If you’re having trouble falling asleep, listen to a recent hearing on the secret recording made of Attorney General Adam Laxalt.
Liberals built it up to be the event that would end Laxalt’s all-but-announced campaign for governor. Instead, it was hard to stay awake as lawyers discussed legal strategies and non-lawyers struggled to understand legal procedures.
The only substantive takeaway was learning why lawyers get paid so much. They’re the only ones crazy enough to want to work daily with such boring stuff.
So how did liberals get it so wrong? Let’s look at the anatomy of a failed political hit job.

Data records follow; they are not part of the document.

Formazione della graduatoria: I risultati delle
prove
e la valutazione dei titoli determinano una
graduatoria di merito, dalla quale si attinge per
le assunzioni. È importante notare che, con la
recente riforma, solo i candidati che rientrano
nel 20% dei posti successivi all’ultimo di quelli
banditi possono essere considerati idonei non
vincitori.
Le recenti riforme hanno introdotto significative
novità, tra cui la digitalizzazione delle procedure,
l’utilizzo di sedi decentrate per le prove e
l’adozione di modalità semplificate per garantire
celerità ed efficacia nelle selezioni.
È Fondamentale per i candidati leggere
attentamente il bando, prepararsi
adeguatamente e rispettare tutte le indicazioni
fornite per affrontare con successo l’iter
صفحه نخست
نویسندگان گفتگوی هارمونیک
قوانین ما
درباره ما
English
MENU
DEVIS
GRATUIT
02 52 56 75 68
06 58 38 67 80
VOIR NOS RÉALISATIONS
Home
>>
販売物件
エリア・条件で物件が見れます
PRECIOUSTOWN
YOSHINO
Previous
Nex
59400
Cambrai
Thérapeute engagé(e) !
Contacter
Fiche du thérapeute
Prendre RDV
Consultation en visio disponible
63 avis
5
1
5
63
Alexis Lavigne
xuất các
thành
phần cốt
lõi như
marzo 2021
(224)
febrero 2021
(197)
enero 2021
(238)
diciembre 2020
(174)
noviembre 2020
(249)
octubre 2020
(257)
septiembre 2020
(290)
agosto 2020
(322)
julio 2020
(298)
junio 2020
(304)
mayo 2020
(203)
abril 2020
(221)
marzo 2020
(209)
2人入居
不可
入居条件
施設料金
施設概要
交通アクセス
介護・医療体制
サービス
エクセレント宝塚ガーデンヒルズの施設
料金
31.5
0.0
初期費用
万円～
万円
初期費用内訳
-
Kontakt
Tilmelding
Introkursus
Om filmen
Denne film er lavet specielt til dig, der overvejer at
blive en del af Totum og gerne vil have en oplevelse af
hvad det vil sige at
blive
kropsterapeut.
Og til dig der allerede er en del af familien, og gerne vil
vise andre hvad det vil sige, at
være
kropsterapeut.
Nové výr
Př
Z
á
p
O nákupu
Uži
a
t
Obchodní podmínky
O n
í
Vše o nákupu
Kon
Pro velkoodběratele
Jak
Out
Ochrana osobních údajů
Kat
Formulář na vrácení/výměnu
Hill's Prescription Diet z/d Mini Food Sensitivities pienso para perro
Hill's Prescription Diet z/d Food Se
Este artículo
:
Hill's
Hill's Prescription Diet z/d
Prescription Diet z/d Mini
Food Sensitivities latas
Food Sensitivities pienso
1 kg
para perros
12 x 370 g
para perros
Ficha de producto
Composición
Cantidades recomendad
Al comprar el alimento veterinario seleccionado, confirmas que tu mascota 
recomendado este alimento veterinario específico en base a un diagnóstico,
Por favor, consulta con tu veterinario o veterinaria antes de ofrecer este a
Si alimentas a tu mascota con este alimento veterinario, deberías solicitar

Start with motive. Liberals are on a mission to destroy Laxalt for being both a successful conservative elected official and Republicans’ likely 2018 gubernatorial nominee.
Next came opportunity. The news that Gaming Control Board Chairman A.G. Burnett had surreptitiously recorded a conversation with Laxalt discussing a case involving Las Vegas Sands Corp. and its CEO, Laxalt donor Sheldon Adelson, would have been enticing enough. Finding out that Burnett sent the tape to the FBI, even though the FBI said no crime had been committed, had liberals writing Laxalt’s political obituary before even hearing the tape.
They couldn’t pass up this chance. Blinded by their biases, they pushed the idea that Laxalt had done something wrong under pressure from a large donor. To build the narrative, they gleefully doled out incomplete information.
This was the execution of the hit. Via subpoena, Assembly Ways and Means Chairwoman Maggie Carlton, D-Las Vegas, received the recording, along with Burnett’s affidavit, two Fridays ago. Instead of immediately releasing the recording, Carlton leaked everything but the recording to create anticipation for the hearing — and false impressions. She didn’t release the transcript of the recording until the day before the hearing, and the audio came out the morning of the hearing.
Carlton’s sloppiness was highlighted when the recording revealed that Laxalt said “Philosophically …” in a part where the transcript read, “Don’t go soft on me …” Liberals had latched onto that phrase as Laxalt pressuring Burnett.
This was just one of many instances when new information undermined liberals’ previous claims of wrongdoing. As I detailed on Wednesday, trying to follow their shifting narrative was enough to give you whiplash.
For liberals, the biggest political mistake of all looks like the decision by Carlton to have the hearing. Attorney-client privilege had prevented Laxalt from sharing pertinent details that Burnett had failed to mention. Calling Laxalt to testify was the political equivalent of throwing Br’er Rabbit into the briar patch.
Laxalt finally was able to put the truth out — and the truth was boring. A lawyer talked with his client about legal minutia in a conversation you couldn’t pay most people to listen to.
For a political hit, benign is the height of failure.
The Review-Journal is owned by the family of Las Vegas Sands Corp. Chairman and CEO Sheldon Adelson.